Although she had been involved in a number of major incidents during her lengthy career, this was her first mass casualty incident in Essex as bureau manager. While detectives worked to piece together what had happened and who might be responsible, another team worked around the clock trying to identify the victims, none of whom had any identification on them. At first, police thought all 39 people found in the trailer were Chinese.
But then a Vietnamese interpreter revealed they had started to receive messages about Vietnamese people who might be among the victims. In the hours and days that followed, it emerged that all of those who perished in the trailer were not from China at all, but from Vietnam.
The casualty bureau was set up in a hall area known as “The Pit”. It is currently used as a training and instruction area by Essex Police
A casualty bureau brings specially-trained staff and police officers under one roof to act as the focal point for information about a mass fatality incident to be received and assessed. The Essex lorry deaths case bureau was set up in a hall previously used as the force control room, known as “The Pit”. Once it was discovered that most, if not all, of the victims were Vietnamese, a clock showing the time in Vietnam was put up alongside the UK time clock.

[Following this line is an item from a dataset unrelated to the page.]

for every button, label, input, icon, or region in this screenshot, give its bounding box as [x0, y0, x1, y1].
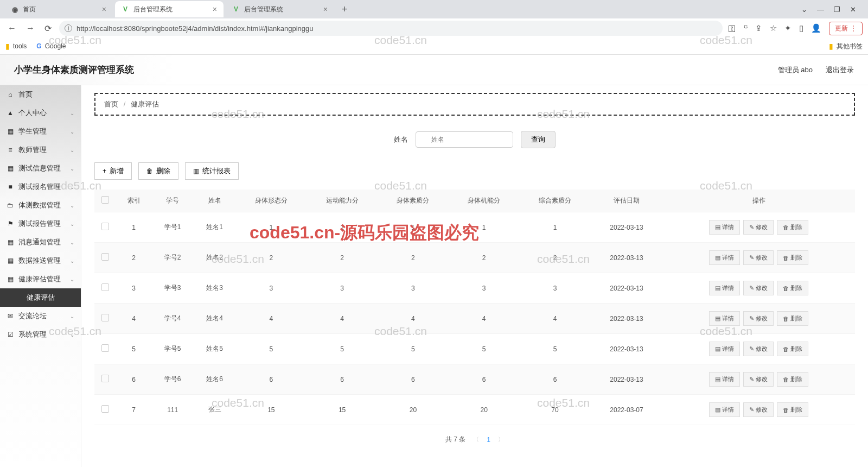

Mrs Nowell said: “We realised, because of the time difference between the UK and Vietnam, that our call centre had to be going a lot longer each day.” Story continues The lorry deaths case – called Operation Melrose in police circles – was the first time a police information system called the Major Incident Public Portal[3] (MIPP) was used to gather information from the public for a mass fatality incident or when a casualty bureau had been set set up.
MIPP was developed in the aftermath of the Boston Marathon bombings, which had shown the importance of gathering public information, video footage and images as quickly as possible. “It became absolutely fundamental,” said Mrs Nowell. “We started to get messages through and the families were sending us ID cards which, in Vietnam, have images of fingerprints on the reverse side.”
The MIPP was offered in both Vietnamese and English
The casualty bureau’s work was not without its issues, however. Staff initially found they could not make international calls and their keyboards could not be used to type in Vietnamese. The team, which grew to include hundreds of trained colleagues from both Essex and other police forces, also realised they had an issue with members of the public phoning in and then hanging up.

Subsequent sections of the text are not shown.